Docker

Introduction to Docker
Docker hub
- Running existing images
- Manipulate image
Docker recipes

Introduction to Docker

Platform for developing, shipping and running applications
Infrastructure as application / code
First version: 2013
Company. Original dotCloud (2010), later named Docker
Established Open Container Initiative

As a software:

Docker Community Edition
Docker Enterprise Edition

Docker components

Read-only templates
Containers are run from them
Images are not run
Images have several layers

Images versus containers

Image: set of layers. read-only templates. Inert. An instance of an image is called a container. When you start an image, you have a running container of this image. You can have many running containers of the same image.

The image is the recipe, the container is the cake.

https://stackoverflow.com/questions/23735149/what-is-the-difference-between-a-docker-image-and-a-container

Docker vocabulary

docker

Get help:

docker run --help

Using existing images

Explore Docker hub

Images can be stored locally or shared in a registry.
Docker hub is the main public registry for Docker images.

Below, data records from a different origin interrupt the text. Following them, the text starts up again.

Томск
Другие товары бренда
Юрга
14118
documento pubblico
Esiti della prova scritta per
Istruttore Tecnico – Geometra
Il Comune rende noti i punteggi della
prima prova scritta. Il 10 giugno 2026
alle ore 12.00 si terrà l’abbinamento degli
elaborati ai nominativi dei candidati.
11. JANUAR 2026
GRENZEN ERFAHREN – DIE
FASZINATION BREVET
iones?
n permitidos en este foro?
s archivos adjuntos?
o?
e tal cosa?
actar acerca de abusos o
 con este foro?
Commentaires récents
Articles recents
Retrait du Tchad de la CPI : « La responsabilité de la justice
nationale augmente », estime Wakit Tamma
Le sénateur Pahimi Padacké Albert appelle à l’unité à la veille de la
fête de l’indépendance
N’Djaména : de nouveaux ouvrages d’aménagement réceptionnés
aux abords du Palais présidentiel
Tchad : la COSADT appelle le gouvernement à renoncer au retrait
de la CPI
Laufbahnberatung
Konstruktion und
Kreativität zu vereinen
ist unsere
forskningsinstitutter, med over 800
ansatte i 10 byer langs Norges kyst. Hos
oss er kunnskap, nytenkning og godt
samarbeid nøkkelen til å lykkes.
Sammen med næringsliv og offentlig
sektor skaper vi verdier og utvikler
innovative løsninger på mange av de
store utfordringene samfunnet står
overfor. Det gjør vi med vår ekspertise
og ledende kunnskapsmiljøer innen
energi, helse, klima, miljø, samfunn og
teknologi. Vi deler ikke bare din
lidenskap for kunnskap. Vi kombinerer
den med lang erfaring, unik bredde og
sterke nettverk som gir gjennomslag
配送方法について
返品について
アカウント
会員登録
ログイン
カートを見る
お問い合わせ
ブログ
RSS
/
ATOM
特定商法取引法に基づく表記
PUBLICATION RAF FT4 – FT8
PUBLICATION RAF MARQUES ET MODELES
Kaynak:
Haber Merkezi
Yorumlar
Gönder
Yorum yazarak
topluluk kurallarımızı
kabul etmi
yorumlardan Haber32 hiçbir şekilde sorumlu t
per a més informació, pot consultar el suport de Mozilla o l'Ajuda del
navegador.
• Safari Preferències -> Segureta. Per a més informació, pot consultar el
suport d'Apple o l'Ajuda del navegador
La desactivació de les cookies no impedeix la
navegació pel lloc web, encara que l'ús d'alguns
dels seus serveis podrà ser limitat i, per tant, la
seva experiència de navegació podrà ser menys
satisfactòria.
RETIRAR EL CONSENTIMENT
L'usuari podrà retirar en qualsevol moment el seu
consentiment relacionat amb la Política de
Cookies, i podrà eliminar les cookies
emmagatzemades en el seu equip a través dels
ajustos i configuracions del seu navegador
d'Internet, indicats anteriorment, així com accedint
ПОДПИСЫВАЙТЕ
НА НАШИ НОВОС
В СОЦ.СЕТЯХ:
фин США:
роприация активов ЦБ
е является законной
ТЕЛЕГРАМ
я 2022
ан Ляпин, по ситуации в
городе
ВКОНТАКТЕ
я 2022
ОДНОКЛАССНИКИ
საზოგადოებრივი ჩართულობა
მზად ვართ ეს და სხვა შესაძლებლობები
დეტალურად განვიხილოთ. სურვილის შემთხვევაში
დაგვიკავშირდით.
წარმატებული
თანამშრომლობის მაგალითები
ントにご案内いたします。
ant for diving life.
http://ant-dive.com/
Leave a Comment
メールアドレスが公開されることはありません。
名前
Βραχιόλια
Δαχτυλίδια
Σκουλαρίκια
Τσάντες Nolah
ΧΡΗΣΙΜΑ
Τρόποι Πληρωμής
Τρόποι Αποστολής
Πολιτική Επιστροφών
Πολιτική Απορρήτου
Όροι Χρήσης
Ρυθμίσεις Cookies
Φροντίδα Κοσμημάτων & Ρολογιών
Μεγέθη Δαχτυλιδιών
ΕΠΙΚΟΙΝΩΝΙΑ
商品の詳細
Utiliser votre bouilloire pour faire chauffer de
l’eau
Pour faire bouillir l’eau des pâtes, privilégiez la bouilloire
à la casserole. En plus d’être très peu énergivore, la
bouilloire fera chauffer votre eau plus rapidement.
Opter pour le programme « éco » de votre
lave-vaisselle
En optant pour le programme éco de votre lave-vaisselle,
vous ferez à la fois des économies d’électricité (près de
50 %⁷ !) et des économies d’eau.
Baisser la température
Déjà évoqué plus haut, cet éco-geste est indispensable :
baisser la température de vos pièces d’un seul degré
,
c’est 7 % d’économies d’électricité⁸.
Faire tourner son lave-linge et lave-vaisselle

Let’s search the keyword ubuntu:

docker pull: import image

get latest image / latest release

docker pull ubuntu

choose the version of Ubuntu you are fetching: check the different tags

docker pull ubuntu:18.04

Biocontainers

https://biocontainers.pro/

Specific directory of Bioinformatics related entries

Entries in Docker hub and/or Quay.io (RedHat registry)
Normally created from Bioconda

Example: FastQC

https://biocontainers.pro/#/tools/fastqc

docker pull biocontainers/fastqc:v0.11.9_cv7

docker images: list images

docker images

Each image has a unique IMAGE ID.

docker run: run image, i.e. start a container

Now we want to use what is inside the image.
docker run creates a fresh container (active instance of the image) from a Docker (static) image, and runs it.

The format is:
docker run image:tag command

docker run ubuntu:18.04 /bin/ls

Now execute ls in your current working directory: is the result the same?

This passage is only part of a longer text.